= Records for this exercise =

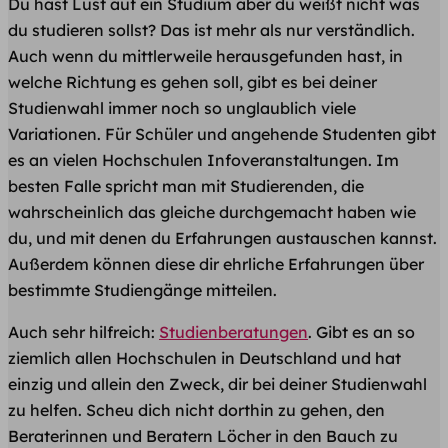
Du hast Lust auf ein Studium aber du weißt nicht was
du studieren sollst? Das ist mehr als nur verständlich.
Auch wenn du mittlerweile herausgefunden hast, in
welche Richtung es gehen soll, gibt es bei deiner
Studienwahl immer noch so unglaublich viele
Variationen. Für Schüler und angehende Studenten gibt
es an vielen Hochschulen Infoveranstaltungen. Im
besten Falle spricht man mit Studierenden, die
wahrscheinlich das gleiche durchgemacht haben wie
du, und mit denen du Erfahrungen austauschen kannst.
Außerdem können diese dir ehrliche Erfahrungen über
bestimmte Studiengänge mitteilen.
Auch sehr hilfreich:
Studienberatungen
. Gibt es an so
ziemlich allen Hochschulen in Deutschland und hat
einzig und allein den Zweck, dir bei deiner Studienwahl
zu helfen. Scheu dich nicht dorthin zu gehen, den
Beraterinnen und Beratern Löcher in den Bauch zu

= Goal of the exercise =
An exact copy is required of the lines from the start of the records above through the line with "wahrscheinlich das gleiche", and only those, without any pictures.

= Written solution =
Du hast Lust auf ein Studium aber du weißt nicht was
du studieren sollst? Das ist mehr als nur verständlich.
Auch wenn du mittlerweile herausgefunden hast, in
welche Richtung es gehen soll, gibt es bei deiner
Studienwahl immer noch so unglaublich viele
Variationen. Für Schüler und angehende Studenten gibt
es an vielen Hochschulen Infoveranstaltungen. Im
besten Falle spricht man mit Studierenden, die
wahrscheinlich das gleiche durchgemacht haben wie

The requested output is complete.